Elite impunity has created a crisis of democratic legitimacy

It keeps happening. At a rally in April, North Carolina congressman Madison Cawthorn assured voters that, should Republicans retake the House, they would “investigate Anthony Fauci and send him to jail for lying to Congress.” That same month, a Republican gubernatorial candidate in Minnesota called for the imprisonment of the Minnesota secretary of state. Kari Lake, erstwhile news anchor and likely the next governor of Arizona, has made it a hallmark of her campaign to call for the arrests of a variety of journalists and political opponents. These demands have become increasingly common since 2016, when Donald Trump threatened to jail Hillary Clinton in a live TV debate, and often led his rallies in chants of “Lock Her Up.” Trump himself is now the subject of at least four criminal investigations, although it seems unlikely that any of them will end with the former and potentially future president getting locked up. A considerable amount of American political rhetoric now consists of threats to imprison political opponents, and some substantial portion of the public seems to relish the possibility. Something has gone very wrong in the legitimacy of political opposition and democratic procedures; not for the first time, but in a particularly sudden and virulent way. How did we get here?

The history of our political conjuncture is the history of elite impunity. By “impunity,” I mean the ability to cause harm without facing consequences, a form of injustice predicated on an underlying structure of inequality. For most of human history, impunity was a feature of sovereign power: divine kings could not be sued, wars and executions were sovereign prerogatives, and the sovereign was the source of law, thus not subject to it. But sovereign impunity was incompatible with a democratic, constitutional order. The English Bill of Rights of 1689 constrained the powers of the monarch and made the government an entity subject to the law. (Many economic historians believe this constraint meant that the state would not arbitrarily violate property rights or default on its debt without recourse, and thus England became a safe place for investment). A central goal of the French Revolution was to establish a single, unified public law that applied to everyone, as Louis XVI learned to his considerable distress. Article VI of the U.S. Constitution establishes itself as the supreme law, implying that everyone and everything must be subject to it, but a long series of Supreme Court cases have applied and argued over the common law concept of “sovereign immunity,” meaning the inability for the government to be sued without its consent.

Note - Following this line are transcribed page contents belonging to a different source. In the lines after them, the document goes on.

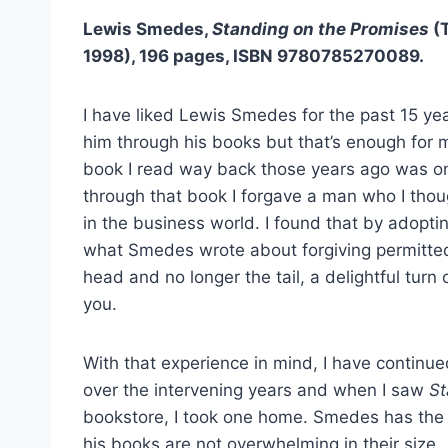
Lewis Smedes,
Standing on the Promises
(
1998), 196 pages, ISBN 9780785270089.
I have liked Lewis Smedes for the past 15 yea
him through his books but that’s enough for 
book I read way back those years ago was on
through that book I forgave a man who I tho
in the business world. I found that by adopti
what Smedes wrote about forgiving permitt
head and no longer the tail, a delightful turn 
you.
With that experience in mind, I have contin
over the intervening years and when I saw
St
bookstore, I took one home. Smedes has the a
his books are not overwhelming in their size.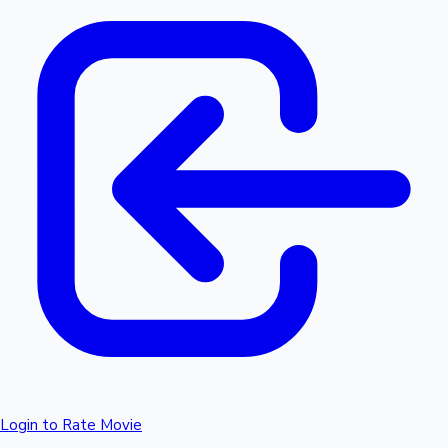
Login to Rate Movie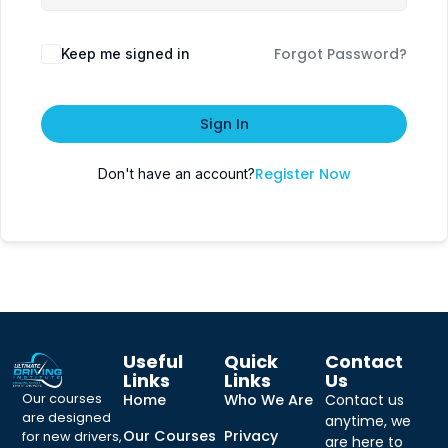
Forgot Password?
Keep me signed in
Sign In
Register Now
Don't have an account?
Useful
Quick
Contact
Links
Links
Us
Our courses
Home
Who We Are
Contact us
are designed
anytime, we
Our Courses
Privacy
for new drivers,
are here to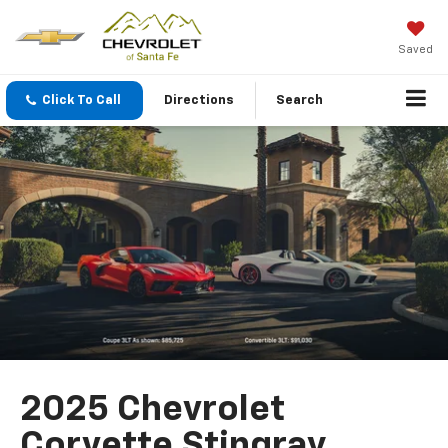
Saved
Click To Call
Directions
Search
2025 Chevrolet
Corvette Stingray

Episodes of elite impunity can sediment over time, eventually producing crises of political legitimacy.

The doctrine of sovereign immunity remains contested, but by the nineteenth century in most constitutional polities the problem of impunity had been pushed into non-democratic spheres, like military and finance. Today we are most familiar with impunity in the context of mass violence: the Rome Statute of 1998 that established the International Criminal Court stated that the signatories were “determined to put an end to impunity,” though the Court has had little success. Within a month of its entering into force in 2002, George W. Bush signed the American Service-Members Protection Act, also known as the Hague Invasion Act, asserting that the United States would not allow its personnel to be subject to the ICC. Twenty years later, the United States still is not a participating member of the ICC; neither is Russia, China, or India. The problem of impunity in international law remains so intractable that the International Refugee Committee has declared that we live in an “Age of Impunity.”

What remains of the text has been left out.